Given that the power project is underrated business and the
progress was very slow Hence, the Board has decided to
exist the business in the FY

17. Companies which have become or ceased to be
subsidiaries:

During the FY 2024-25, there was no change in
subsidiaries. For further analysis on the consolidated
performance, the attention is invited to the section on
Management Discussion and Analysis and notes to the
consolidated financial statements.

As on the date of this report Sri Venkateswara Green Power
Projects Limited ceased to be subsidiary of the company
w.e.f. 06.08.2025

18. Investment in subsidiaries:

During financial year 2024-25, the Company had not infused
any capital in Subsidiary Companies.

19. Independent director's familiarization programmes:

Independent Directors are familiarized about the
Company's operations, businesses, financial performance
and significant development so as to enable them to take
well-informed decisions in timely manner. Interaction with
the Business heads and key executives of the Company is
also facilitated. Detailed presentations on important policies
of the Company are also made to the directors. Direct
meetings with the Chairperson are further facilitated to
familiarize the incumbent Director about the Company/its
businesses and the group practices.

The details of familiarisation programme held in FY 2024-25
are also disclosed on the Company's website and its web
link is www.netlinx.com

20. Board Evaluation

The Board of Directors has carried out an annual evaluation
of its own performance, board committees, and individual
directors pursuant to the provisions of the Act and SEBI
Listing Regulations.

The performance of the Board was evaluated by the Board
after seeking inputs from all the directors on the basis of
criteria such as the board composition and structure,
effectiveness of board processes, information and
functioning, etc.

The performance of the Committees was evaluated by the
Board after seeking inputs from the Committee members on
the basis of criteria such as the composition of committees,
effectiveness of committee meetings, etc.

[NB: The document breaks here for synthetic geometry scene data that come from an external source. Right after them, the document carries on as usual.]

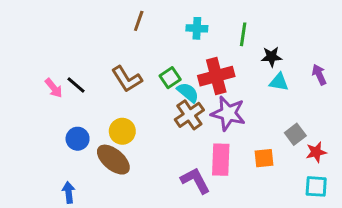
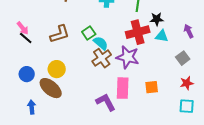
red cross: (216, 76) -> (138, 32), moved
brown L-shape: (127, 79) -> (60, 34), turned -75
pink arrow: (54, 88) -> (23, 28), moved
gray square: (295, 134) -> (183, 58), moved
blue arrow: (69, 192) -> (32, 107), moved

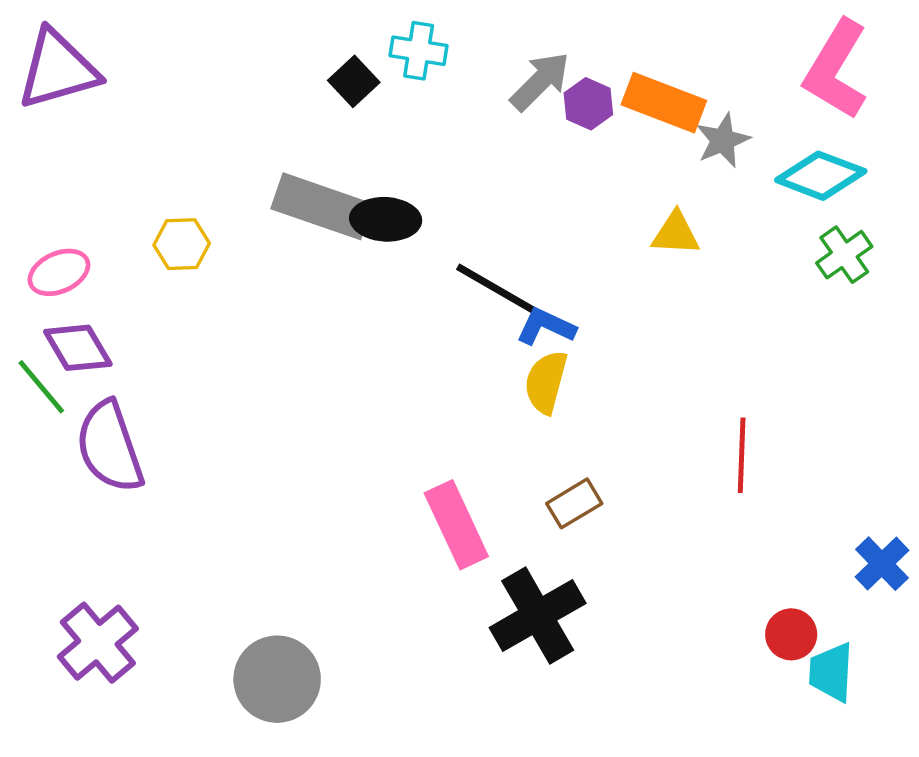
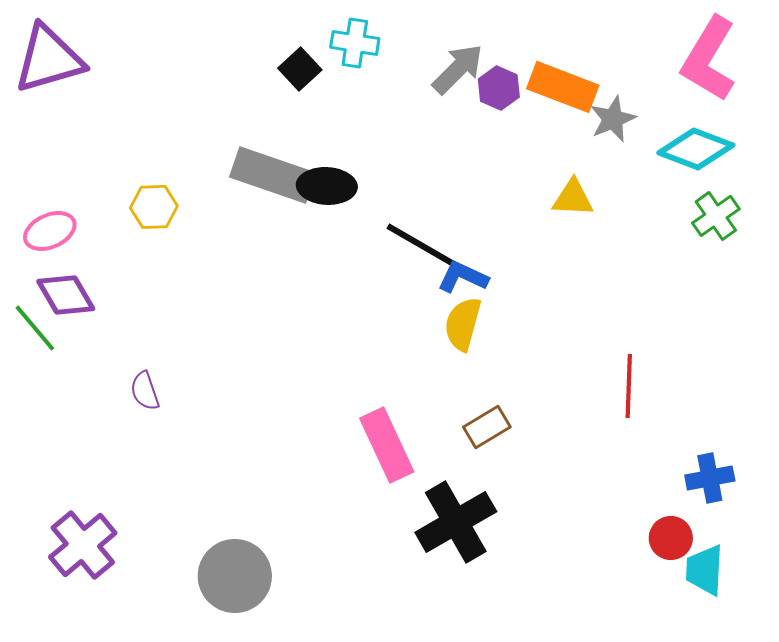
purple semicircle: (110, 447) -> (145, 391), moved, size x0.5
blue cross: (882, 564) -> (710, 478), moved, turned 33

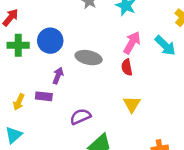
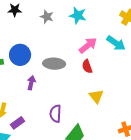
pink arrow: (132, 43) -> (88, 45), turned 30
purple rectangle: (44, 96) -> (18, 123), moved, turned -32
purple semicircle: (80, 117) -> (55, 114), turned -54

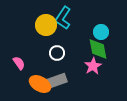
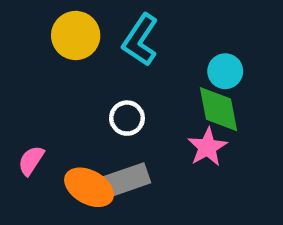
yellow circle: (46, 25) -> (76, 35), moved
pink semicircle: (19, 63) -> (31, 160), moved, turned -112

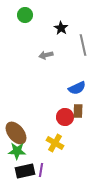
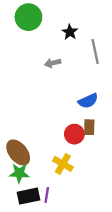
green circle: (25, 15) -> (28, 17), size x1.5

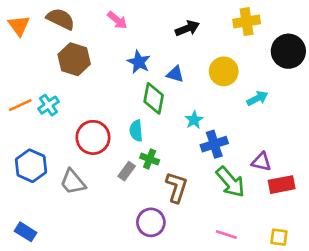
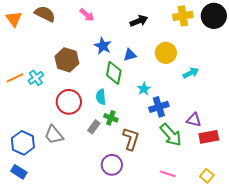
black circle: (288, 51) -> (214, 16), moved
brown hexagon: (74, 59) -> (67, 60), moved
blue triangle: (175, 74) -> (130, 55), turned -32
blue hexagon: (31, 166) -> (23, 143), moved
yellow square: (279, 237) -> (207, 176), turned 32

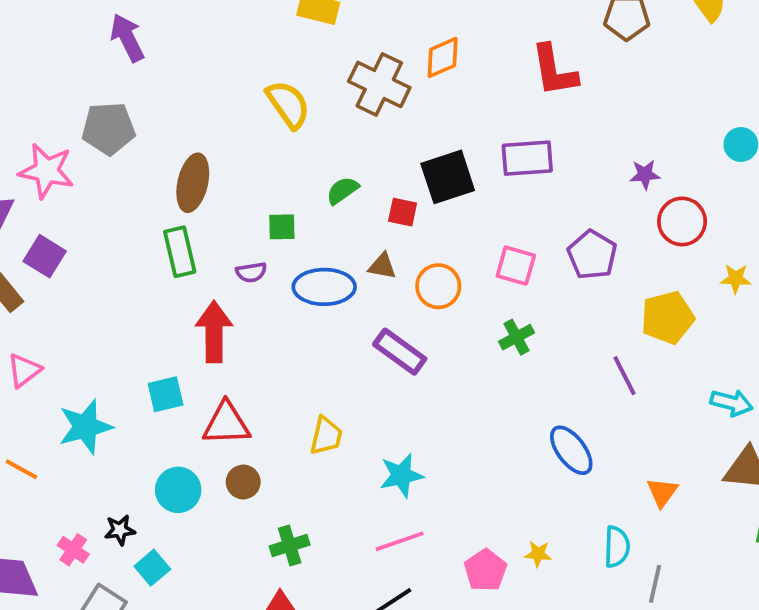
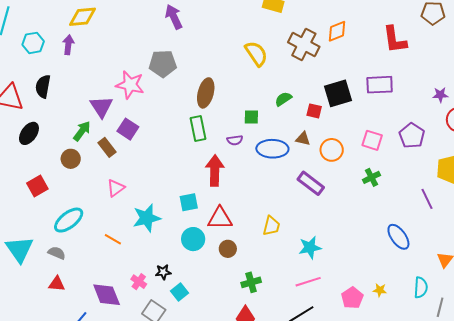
cyan circle: (178, 490) -> (193, 239), moved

The above criteria are broadly based on the Guidance Note
on Board Evaluation issued by the Securities and Exchange
Board of India. In a separate meeting of Independent
Directors, performance of Non Independent Directors, the
Board as a whole and Chairman of the Company was
evaluated, taking into account the views of Executive and
Non-Executive Directors. The Board and the NRC reviewed
the performance of individual directors on the basis of
criteria such as contribution of the individual director to the
Board and Committee meetings like preparedness on the
issues to be discussed, meaningful and constructive
contribution and inputs in meetings, etc. At the Board
meeting that followed the meeting of the Independent
Directors and meeting of NRC, the performance of the
Board, its Committees, and individual directors was also
discussed. Performance evaluation of Independent
Directors was done by the entire Board.

The detailed procedure followed for the performance
evaluation of the Board, Committees and Individual
Directors is enumerated in the Corporate Governance
Report.

21. Meetings of the Board:

The Board of Directors duly met Five (5) times on
10.05.2024, 25.07.2025, 13.11.2024 17.01.2025 and

03.02.2025 and in respect of which meetings, proper notices
were given and the proceedings were properly recorded and
signed in the Minutes Book maintained for the purpose.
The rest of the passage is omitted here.